Task directions: Starting at the line below with "2022 – Like" and stopping at the line with "sales@maplewashing.com", please print each line exactly, those two included, and skip every picture.
--------------------------------
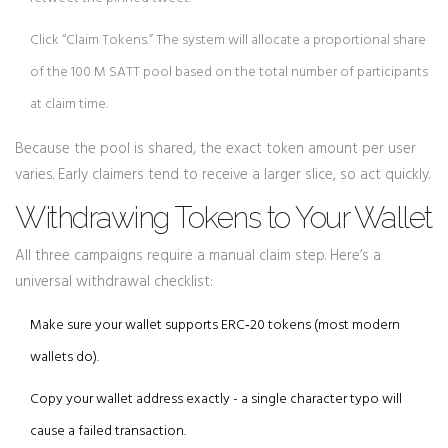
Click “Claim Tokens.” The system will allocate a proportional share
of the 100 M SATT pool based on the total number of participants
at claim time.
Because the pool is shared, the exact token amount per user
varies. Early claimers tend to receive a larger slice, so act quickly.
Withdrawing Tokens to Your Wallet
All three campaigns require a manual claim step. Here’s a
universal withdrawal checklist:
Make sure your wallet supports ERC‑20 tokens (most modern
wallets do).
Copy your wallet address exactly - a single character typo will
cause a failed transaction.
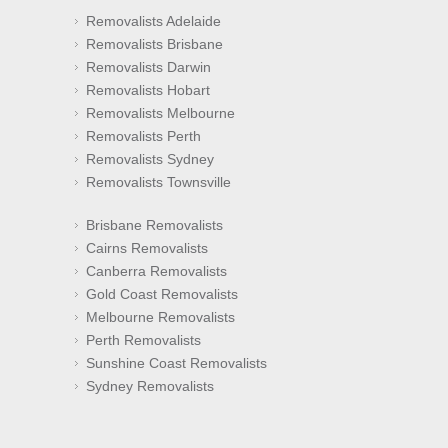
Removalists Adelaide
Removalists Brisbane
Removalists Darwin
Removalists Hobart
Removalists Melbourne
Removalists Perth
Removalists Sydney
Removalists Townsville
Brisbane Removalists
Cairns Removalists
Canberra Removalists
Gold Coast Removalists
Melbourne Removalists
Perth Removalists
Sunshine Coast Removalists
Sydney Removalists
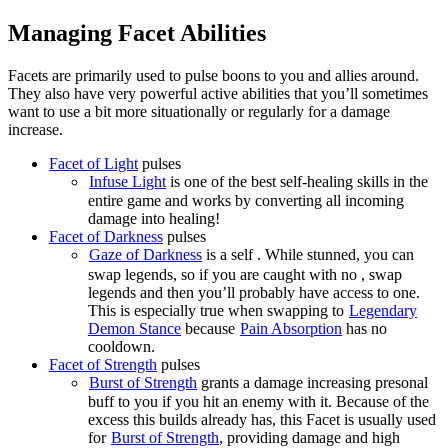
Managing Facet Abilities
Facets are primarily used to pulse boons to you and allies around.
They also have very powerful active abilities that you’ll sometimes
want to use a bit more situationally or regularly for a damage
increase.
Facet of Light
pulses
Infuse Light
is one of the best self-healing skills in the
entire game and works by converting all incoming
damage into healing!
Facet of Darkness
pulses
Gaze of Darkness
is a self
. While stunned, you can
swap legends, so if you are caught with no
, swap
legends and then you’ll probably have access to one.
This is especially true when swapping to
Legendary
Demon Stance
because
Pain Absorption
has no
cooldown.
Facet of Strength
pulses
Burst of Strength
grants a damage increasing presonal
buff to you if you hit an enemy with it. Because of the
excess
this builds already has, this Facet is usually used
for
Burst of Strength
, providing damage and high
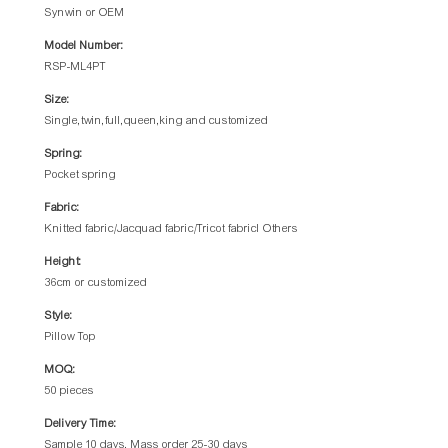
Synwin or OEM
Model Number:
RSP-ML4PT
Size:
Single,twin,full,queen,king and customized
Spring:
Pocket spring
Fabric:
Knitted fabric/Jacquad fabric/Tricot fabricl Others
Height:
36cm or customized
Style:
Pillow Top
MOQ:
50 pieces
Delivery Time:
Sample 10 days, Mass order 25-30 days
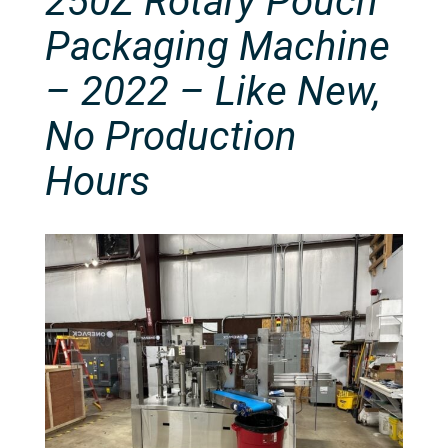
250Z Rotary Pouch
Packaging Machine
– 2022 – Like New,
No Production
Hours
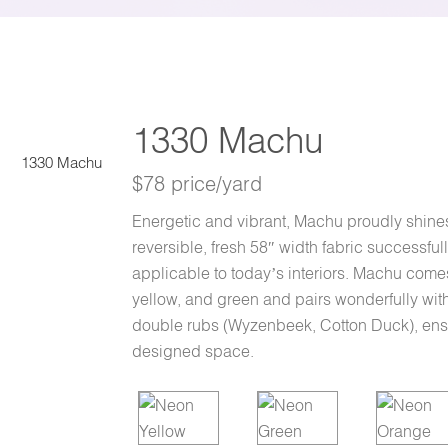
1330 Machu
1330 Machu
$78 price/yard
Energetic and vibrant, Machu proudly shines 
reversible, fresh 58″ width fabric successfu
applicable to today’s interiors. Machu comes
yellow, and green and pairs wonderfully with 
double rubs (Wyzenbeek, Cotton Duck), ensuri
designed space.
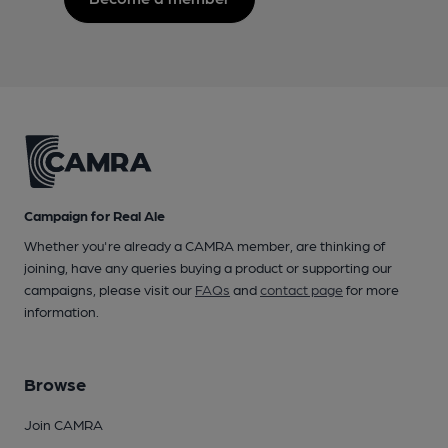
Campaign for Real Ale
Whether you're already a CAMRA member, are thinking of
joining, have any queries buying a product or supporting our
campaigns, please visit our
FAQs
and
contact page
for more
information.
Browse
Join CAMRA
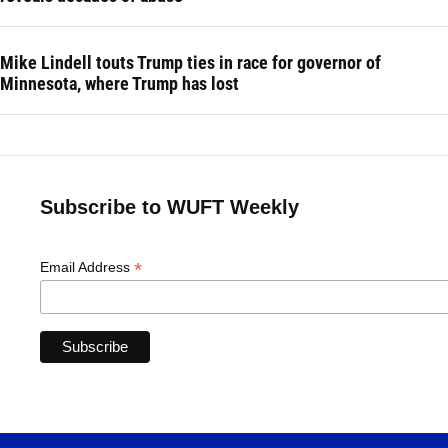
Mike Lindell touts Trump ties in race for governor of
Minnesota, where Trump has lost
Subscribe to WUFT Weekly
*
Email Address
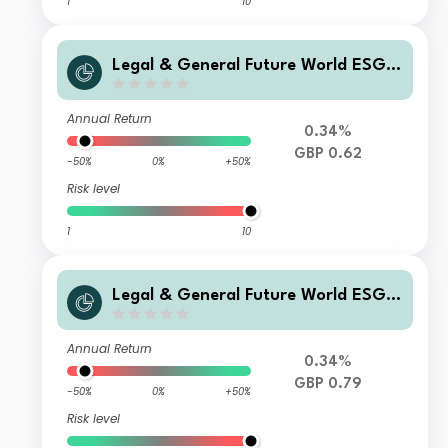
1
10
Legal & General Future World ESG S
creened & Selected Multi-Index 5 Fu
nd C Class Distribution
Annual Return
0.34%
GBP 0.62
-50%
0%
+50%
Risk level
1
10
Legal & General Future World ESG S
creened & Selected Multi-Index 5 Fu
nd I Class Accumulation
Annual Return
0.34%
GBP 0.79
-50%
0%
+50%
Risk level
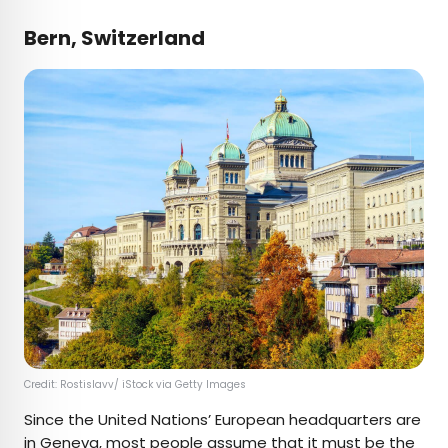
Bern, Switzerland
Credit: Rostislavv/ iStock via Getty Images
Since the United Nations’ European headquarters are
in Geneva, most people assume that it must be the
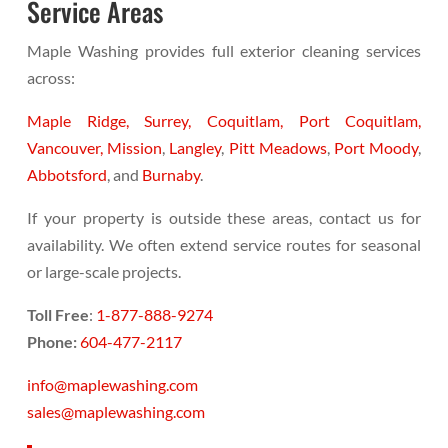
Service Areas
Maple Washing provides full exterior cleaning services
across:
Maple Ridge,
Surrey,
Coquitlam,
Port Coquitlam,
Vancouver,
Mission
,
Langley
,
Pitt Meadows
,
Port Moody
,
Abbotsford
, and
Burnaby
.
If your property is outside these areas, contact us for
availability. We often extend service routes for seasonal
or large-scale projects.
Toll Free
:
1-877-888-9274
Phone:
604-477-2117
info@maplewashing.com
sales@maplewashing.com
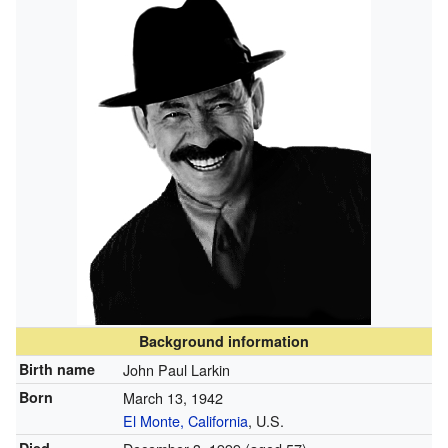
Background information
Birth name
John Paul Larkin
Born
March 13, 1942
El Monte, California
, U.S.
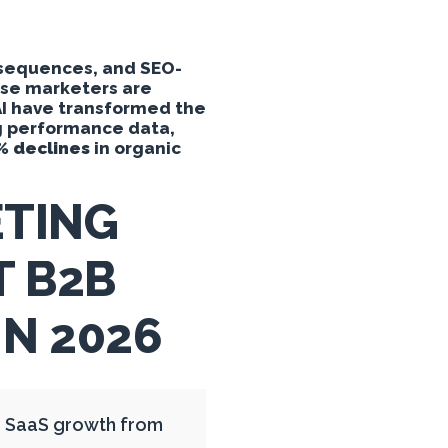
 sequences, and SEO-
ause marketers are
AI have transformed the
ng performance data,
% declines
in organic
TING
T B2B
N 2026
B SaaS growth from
--------------------------------
Response to this exercise:
– 2022 – Like New,
No Production
Hours
1330 Machu
1330 Machu
$78 price/yard
Energetic and vibrant, Machu proudly shines 
reversible, fresh 58″ width fabric successfu
applicable to today’s interiors. Machu comes
yellow, and green and pairs wonderfully with 
double rubs (Wyzenbeek, Cotton Duck), ensuri
designed space.
Campaign for Real Ale
Whether you're already a CAMRA member, are thinking of
joining, have any queries buying a product or supporting our
campaigns, please visit our
FAQs
and
contact page
for more
information.
Browse
Join CAMRA
Mike Lindell touts Trump ties in race for governor of
Minnesota, where Trump has lost
Subscribe to WUFT Weekly
*
Email Address
1
10
Legal & General Future World ESG S
creened & Selected Multi-Index 5 Fu
nd C Class Distribution
Annual Return
0.34%
GBP 0.62
-50%
0%
+50%
Risk level
1
10
Legal & General Future World ESG S
creened & Selected Multi-Index 5 Fu
nd I Class Accumulation
Annual Return
0.34%
GBP 0.79
-50%
0%
+50%
Risk level
Bern, Switzerland
Credit: Rostislavv/ iStock via Getty Images
Since the United Nations’ European headquarters are
in Geneva, most people assume that it must be the
Service Areas
Maple Washing provides full exterior cleaning services
across:
Maple Ridge,
Surrey,
Coquitlam,
Port Coquitlam,
Vancouver,
Mission
,
Langley
,
Pitt Meadows
,
Port Moody
,
Abbotsford
, and
Burnaby
.
If your property is outside these areas, contact us for
availability. We often extend service routes for seasonal
or large-scale projects.
Toll Free
:
1-877-888-9274
Phone:
604-477-2117
info@maplewashing.com
sales@maplewashing.com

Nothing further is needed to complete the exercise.